── Extracted entries ──

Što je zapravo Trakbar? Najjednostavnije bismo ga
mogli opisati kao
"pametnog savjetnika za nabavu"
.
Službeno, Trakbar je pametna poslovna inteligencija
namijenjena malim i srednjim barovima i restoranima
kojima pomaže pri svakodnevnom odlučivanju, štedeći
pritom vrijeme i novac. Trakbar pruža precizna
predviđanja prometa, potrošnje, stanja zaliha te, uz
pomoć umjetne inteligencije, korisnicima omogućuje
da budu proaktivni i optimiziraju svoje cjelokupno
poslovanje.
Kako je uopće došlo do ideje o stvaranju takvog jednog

───
── Extracted entries ──

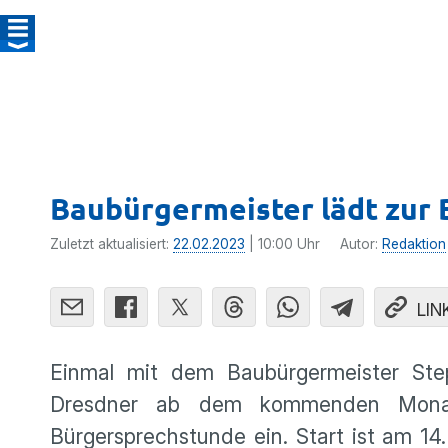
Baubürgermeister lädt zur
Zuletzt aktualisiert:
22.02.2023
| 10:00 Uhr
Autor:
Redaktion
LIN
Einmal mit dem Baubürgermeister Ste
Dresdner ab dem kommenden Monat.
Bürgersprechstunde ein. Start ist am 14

───
── Extracted entries ──

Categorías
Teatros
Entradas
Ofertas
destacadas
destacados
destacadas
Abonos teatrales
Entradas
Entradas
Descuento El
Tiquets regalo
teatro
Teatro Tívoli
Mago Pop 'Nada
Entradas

───

[Exercise directions] Within the listing above, locate the line containing "Baubürgermeister lädt zur" and the line containing "Bürgersprechstunde ein. Start ist am 14". Reproduce those two lines and all lines between them exactly, with nothing added.

[Response]
Baubürgermeister lädt zur
Zuletzt aktualisiert:
22.02.2023
| 10:00 Uhr
Autor:
Redaktion
LIN
Einmal mit dem Baubürgermeister Ste
Dresdner ab dem kommenden Monat.
Bürgersprechstunde ein. Start ist am 14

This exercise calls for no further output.